Sarah kini berjalan menyenggol lenganku disertai berdehem yang ditujukan ke arahku. "Hkmmm...."
"Apaan sih?" sahutku heran melihat sikapnya.
"Cie yang kemarin habis jalan," sahutnya menggoda.
Aku mengernyit namun dengan segera dia berujar, "Gak usah mengilah aku ada buktinya."
Sarahpun kini merogoh ponsel dalam saku rok yang dia kenakan. Membuka menu ponselnya kemudian mengulurkannya kepadaku. Seketika mataku membulat, sebab yang tengah kulihat adalah foto candid aku dan Pak Akram yang tengah tertawa.
Spontan kini aku menoleh ke arah Sarah dengan mata mendelik. "Dapat foto ini darimana?"

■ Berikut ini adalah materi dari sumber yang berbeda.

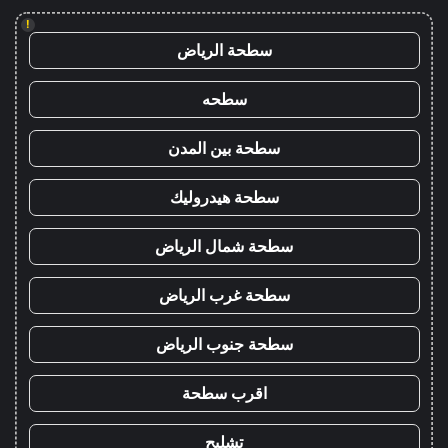
!
سطحة الرياض
سطحه
سطحة بين المدن
سطحة هيدروليك
سطحة شمال الرياض
سطحة غرب الرياض
سطحة جنوب الرياض
اقرب سطحة
تشليح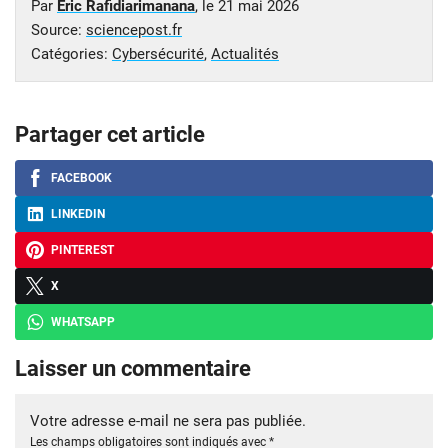
Par
Eric Rafidiarimanana
, le
21 mai 2026
Source:
sciencepost.fr
Catégories:
Cybersécurité
,
Actualités
Partager cet article
FACEBOOK
LINKEDIN
PINTEREST
X
WHATSAPP
Laisser un commentaire
Votre adresse e-mail ne sera pas publiée.
Les champs obligatoires sont indiqués avec
*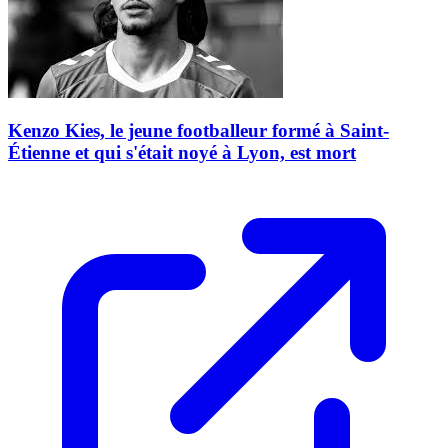
Kenzo Kies, le jeune footballeur formé à Saint-
Étienne et qui s'était noyé à Lyon, est mort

"Gak penting dapat fotonya darimana," ucapnya merebut dan mengambil alih kembali ponsel miliknya. "Yang mau aku tanyakan sejak kapan kamu jadian sama Pak Akram?" tanyanya kini menatapku penuh selidik.
Aku tak bisa menahan tawaku karena ucapan Sarah barusan. "Heh, ngaco aja. Jadian apaan?"
"Buktinya kan ada," ucapnya.
Aku berdecak. "Kami cuma makan bareng doang."
"Tuh kan! Barengan ya berarti kalian pacaran," sahutnya.
Aku memutar bola mataku. 'Sudah dijelaskan tapi gak percaya juga', batinku.
"Memang kami kelihatan seperti orang pacaran ya?" tanyaku meminta pendapatnya.
"Gak juga sih," celetuknya dan refleks aku menoyor kepalanya.
"Kalau sudah tau gak, ngapain tadi nanya-nanya," ucapku gemas padanya.
"Ya kan aku cuma minta kamu buat klarifikasi, kali aja itu benar adanya," katanya sambil mengusap kepalanya. "Lagian ya, gimana bisa kalian pergi sama-sama?" sambungnya.
Aku menipiskan bibirku dan kusahut pertanyaannya dengan ucapan, "Ke—Po." Kemudian aku berlalu meninggalkannya.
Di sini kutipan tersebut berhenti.